In particular, the integrality gap of (12) is at most 3.5. Moreover, this LP (12) is closely related to the tree cover LP (3). The following LP is equivalent to (12) in the sense that every feasible solution to one of the LPs is also a feasible solution for the other.

$$\begin{aligned} \begin{array}{lll} {\text {min}}&{}\quad {\ell (x)}\\ {\text {s.t}}&{}\quad {x(E[A])}{\le |A| - \max \{1, b(A)\}}&{}{\quad \forall \emptyset \ne A \subseteq V \setminus \{s\}},\\ &{}\quad {x(\delta (v))}{= 2}&{}{\quad \forall v \in V \setminus \{s\}},\\ &{}\quad {x}{\ge 0.} \end{array} \end{aligned}$$

Therefore, for every feasible solution x to (12), the restriction of x to \(G-s\) is a feasible solution to the tree cover LP (3).

In this paper we showed that we can round extreme point solutions of the tree cover LP efficiently to obtain \((2+\frac{2}{7})\)-approximate solutions for the CCCP. Given the close relation of the tree cover LP and LP (12), a natural question is whether related techniques can be applied to the CVRP. For the CVRP we only know of the 3.5 bound on the integrality gap of (12). In particular, the recently announced \(3.5 - \epsilon \) algorithm due to Blauth et al. [5] does not imply a \(3.5 - \epsilon \) bound on the integrality gap. We conjecture that the real integrality gap is much closer to the trivial lower bound of 2 than to 3.5. Both non-trivial lower bounds and of course any upper bound better than 3.5 would be of significant interest, also for the special case of uniform demands.

Lastly, we mention a few more open questions:

  • We have shown that \(\rho \), the gap between the tree cover LP and the CCCP, satisfies \(2.005 \le \rho \le 2 + 2/7\). What is the precise value of \(\rho \)?

  • Can we do any better for the CCCP if we restrict ourselves to uniform demand instances or instances in which we allow to split the demand between multiple cycles?

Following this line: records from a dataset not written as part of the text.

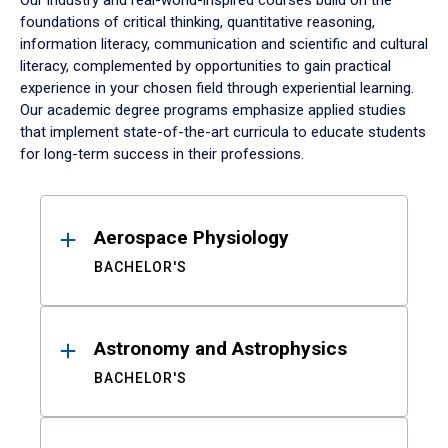
Our industry and real-world-inspired courses build on the
foundations of critical thinking, quantitative reasoning,
information literacy, communication and scientific and cultural
literacy, complemented by opportunities to gain practical
experience in your chosen field through experiential learning.
Our academic degree programs emphasize applied studies
that implement state-of-the-art curricula to educate students
for long-term success in their professions.
Results
Aerospace Physiology
BACHELOR'S
Astronomy and Astrophysics
BACHELOR'S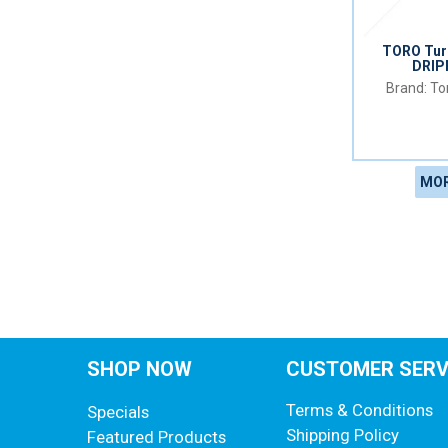
TORO Turb
DRIP
Tor
MOR
SHOP NOW
CUSTOMER SERV
Terms & Conditions
Specials
Shipping Policy
Featured Products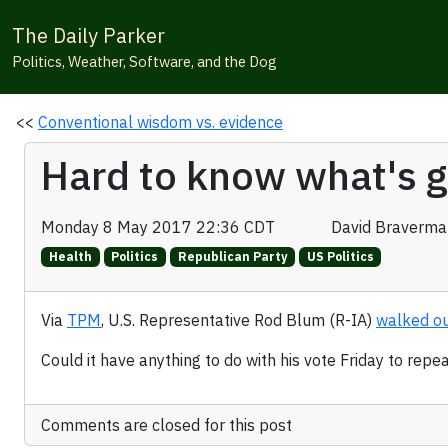
The Daily Parker
Politics, Weather, Software, and the Dog
<<
Conventional wisdom vs. evidence
Hard to know what's g
Monday 8 May 2017 22:36 CDT
David Braverma
Health
Politics
Republican Party
US Politics
Via
TPM
, U.S. Representative Rod Blum (R-IA)
walked ou
Could it have anything to do with his vote Friday to re
Comments are closed for this post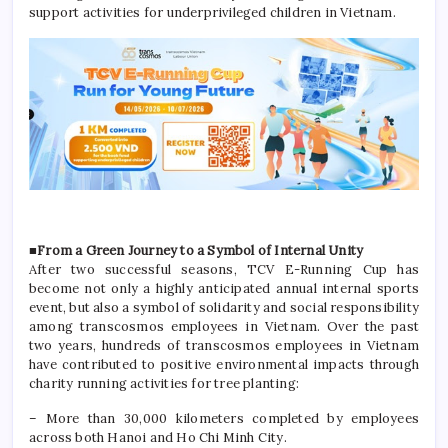
support activities for underprivileged children in Vietnam.
■From a Green Journey to a Symbol of Internal Unity
After two successful seasons, TCV E-Running Cup has
become not only a highly anticipated annual internal sports
event, but also a symbol of solidarity and social responsibility
among transcosmos employees in Vietnam. Over the past
two years, hundreds of transcosmos employees in Vietnam
have contributed to positive environmental impacts through
charity running activities for tree planting:
– More than 30,000 kilometers completed by employees
across both Hanoi and Ho Chi Minh City.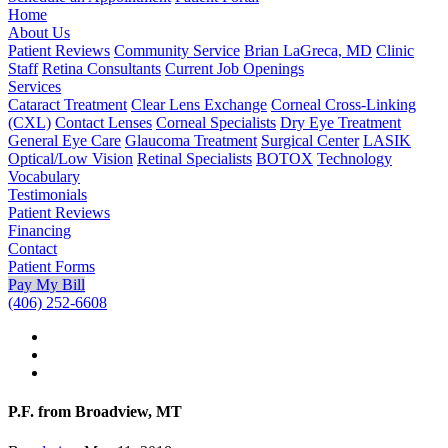
Home
About Us
Patient Reviews
Community Service
Brian LaGreca, MD
Clinic
Staff
Retina Consultants
Current Job Openings
Services
Cataract Treatment
Clear Lens Exchange
Corneal Cross-Linking
(CXL)
Contact Lenses
Corneal Specialists
Dry Eye Treatment
General Eye Care
Glaucoma Treatment
Surgical Center
LASIK
Optical/Low Vision
Retinal Specialists
BOTOX
Technology
Vocabulary
Testimonials
Patient Reviews
Financing
Contact
Patient Forms
Pay My Bill
(406) 252-6608
P.F. from Broadview, MT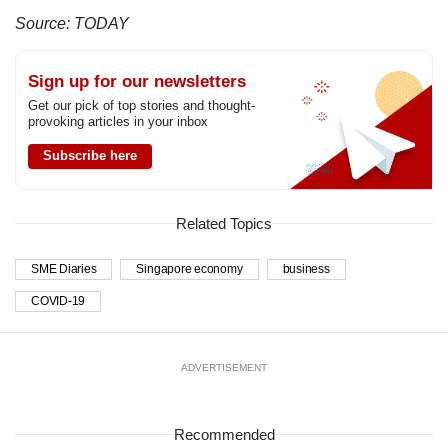
Source: TODAY
Sign up for our newsletters
Get our pick of top stories and thought-
provoking articles in your inbox
Subscribe here
Related Topics
SME Diaries
Singapore economy
business
COVID-19
ADVERTISEMENT
Recommended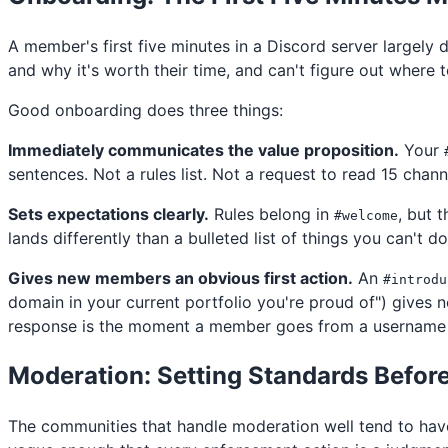
A member's first five minutes in a Discord server largely
and why it's worth their time, and can't figure out where t
Good onboarding does three things:
Immediately communicates the value proposition.
Your
sentences. Not a rules list. Not a request to read 15 chann
Sets expectations clearly.
Rules belong in
, but 
#welcome
lands differently than a bulleted list of things you can't d
Gives new members an obvious first action.
An
#introdu
domain in your current portfolio you're proud of") gives
response is the moment a member goes from a username 
Moderation: Setting Standards Befor
The communities that handle moderation well tend to have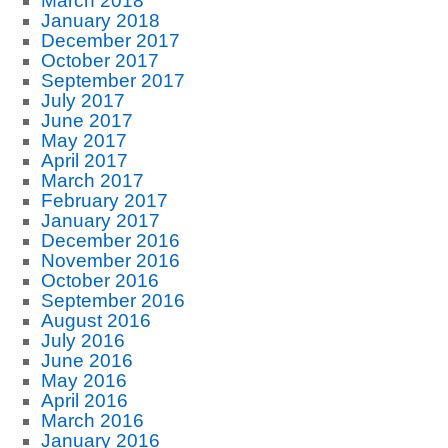
March 2018
January 2018
December 2017
October 2017
September 2017
July 2017
June 2017
May 2017
April 2017
March 2017
February 2017
January 2017
December 2016
November 2016
October 2016
September 2016
August 2016
July 2016
June 2016
May 2016
April 2016
March 2016
January 2016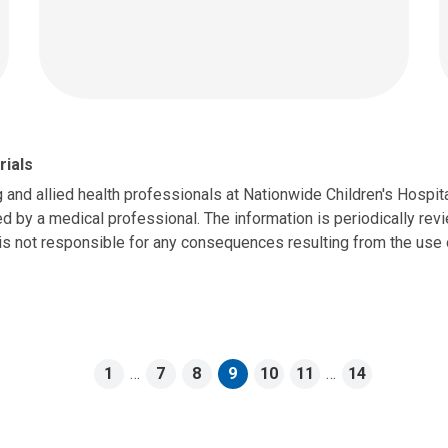
rials
g and allied health professionals at Nationwide Children's Hospit
d by a medical professional. The information is periodically revie
is not responsible for any consequences resulting from the use o
1
…
7
8
9
10
11
…
14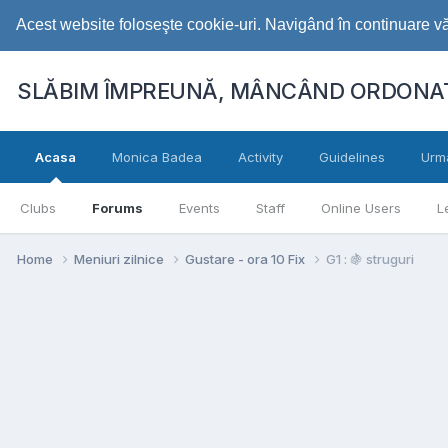
Acest website foloseşte cookie-uri. Navigând în continuare vă 
SLĂBIM ÎMPREUNĂ, MÂNCÂND ORDONAT
Acasa
Monica Badea
Activity
Guidelines
Urm
Clubs
Forums
Events
Staff
Online Users
L
Home
Meniuri zilnice
Gustare - ora 10 Fix
G1 : 🍇 struguri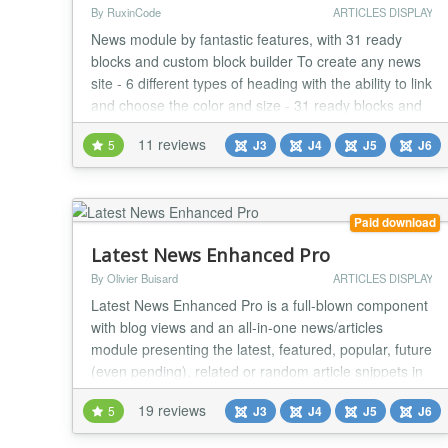
By RuxinCode
ARTICLES DISPLAY
News module by fantastic features, with 31 ready
blocks and custom block builder To create any news
site - 6 different types of heading with the ability to link
and choose the color and size - 31 ready blocks and
custom block builder - Ability to change columns gap -
11 reviews
5
J3
J4
J5
J6
Joomla and K2 Support - Ability to filter articles by
tags - Ability to filter articles by id - Full content filter
(Categories, Sor...
Paid download
Latest News Enhanced Pro
By Olivier Buisard
ARTICLES DISPLAY
Latest News Enhanced Pro is a full-blown component
with blog views and an all-in-one news/articles
module presenting the latest, featured, popular, future
(even pending), related or random article snippets in
a consistent professional fashion. It has tons of
19 reviews
5
J3
J4
J5
J6
features and is extremely flexible. It is highly
configurable and expandable but remains easy to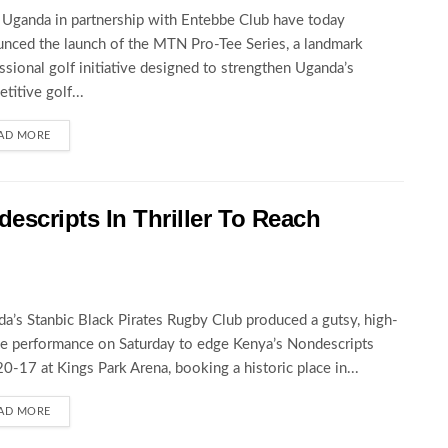
ganda in partnership with Entebbe Club have today
nced the launch of the MTN Pro-Tee Series, a landmark
ssional golf initiative designed to strengthen Uganda’s
titive golf...
AD MORE
escripts In Thriller To Reach
a’s Stanbic Black Pirates Rugby Club produced a gutsy, high-
e performance on Saturday to edge Kenya’s Nondescripts
0-17 at Kings Park Arena, booking a historic place in...
AD MORE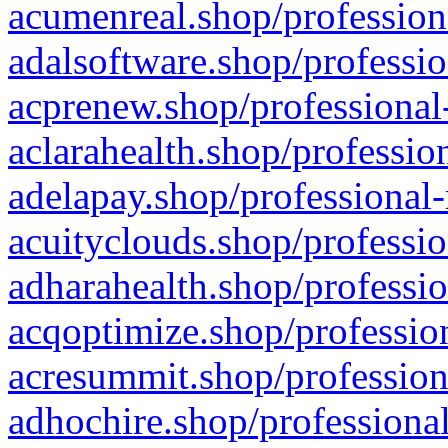
acumenreal.shop/profession
adalsoftware.shop/professio
acprenew.shop/professional
aclarahealth.shop/professio
adelapay.shop/professional-
acuityclouds.shop/professio
adharahealth.shop/professio
acqoptimize.shop/profession
acresummit.shop/profession
adhochire.shop/professional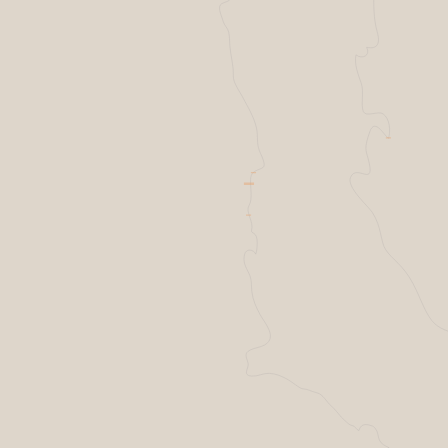
Resilience factories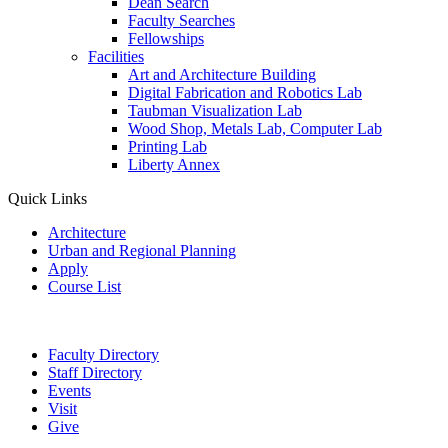
Dean Search
Faculty Searches
Fellowships
Facilities
Art and Architecture Building
Digital Fabrication and Robotics Lab
Taubman Visualization Lab
Wood Shop, Metals Lab, Computer Lab
Printing Lab
Liberty Annex
Quick Links
Architecture
Urban and Regional Planning
Apply
Course List
Faculty Directory
Staff Directory
Events
Visit
Give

  • Is there an LP-based \((3.5 - \epsilon )\)-approximation algorithm for the CVRP?

  • Given that the CCCP is in some sense a version of the CVRP with uniform opening costs of tours, is there some natural choice of non-uniform opening costs which results in a problem harder than the CCCP but which still has an approximation guarantee close to 2?